Asserts RCA Workbench shows the an amend Assertion when the Deployment was updated. Following that the failure Assertions for image error and pod not ready. Once the Deployment was updated again to fix the error, all Assertions cleared.

OOM Killed

Pods can be allocated with a limit set on how much memory a container can use. If a container attempts to use more than the configured limit, Kubernetes will kill it, Out Of Memory Kill. If a container does not have a memory limit defined, it can still be the target for an OOM Kill Container Limit Reached. When a node in a Kubernetes cluster is in danger of running out of memory, Kubernetes will OOM Kill a minimum number of Pods to prevent memory exhaustion, OOM Kill Limit Overcommit.

Asserts RCA Workbench shows that the user Pod has saturated both heap and container memory to the point that Kubernetes has periodically OOM Killed. Drill down in context to both the logs and traces for this Pod to investigate why the code is allocating too much memory.


A Pod may be created but not running, stuck in a Pending state. This can be due to misconfiguration or a lack of resources.

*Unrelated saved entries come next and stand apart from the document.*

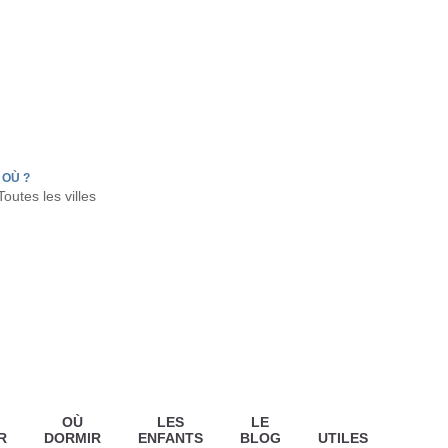
FR
HON
LA TESTE DE BUCH
GUJAN MESTRAS
OÙ ?
OÙ
LES
LE
R
DORMIR
ENFANTS
BLOG
UTILES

In the RCA Workbench example above, the leaky service has failed to increase the Pod replica count. At the same time it shows that the sandbox namespace containing the service has exhausted its resource quota. The extra pod replicas required are stuck in a pending state waiting for sufficient resources to be available. Misconfiguration is another way a Pod can get stuck in a pending state. For example a misconfigured reference to a ConfigMap, the Pod will be stuck until it can find the referenced resource.

Context Is The Key

Assert RCA Workbench automatically collates all the information engineers require to investigate problems with Kubernetes workloads. From this dynamic dashboard contextual information for interconnected services, nodes, detailed low metrics, logs and traces are all just a click away. This saves engineers valuable time by not searching for dashboards or crafting queries in obtuse syntaxes. It reduces the size of the incident response team because all the related information is in one place, no need to pull in other team members for their domain knowledge.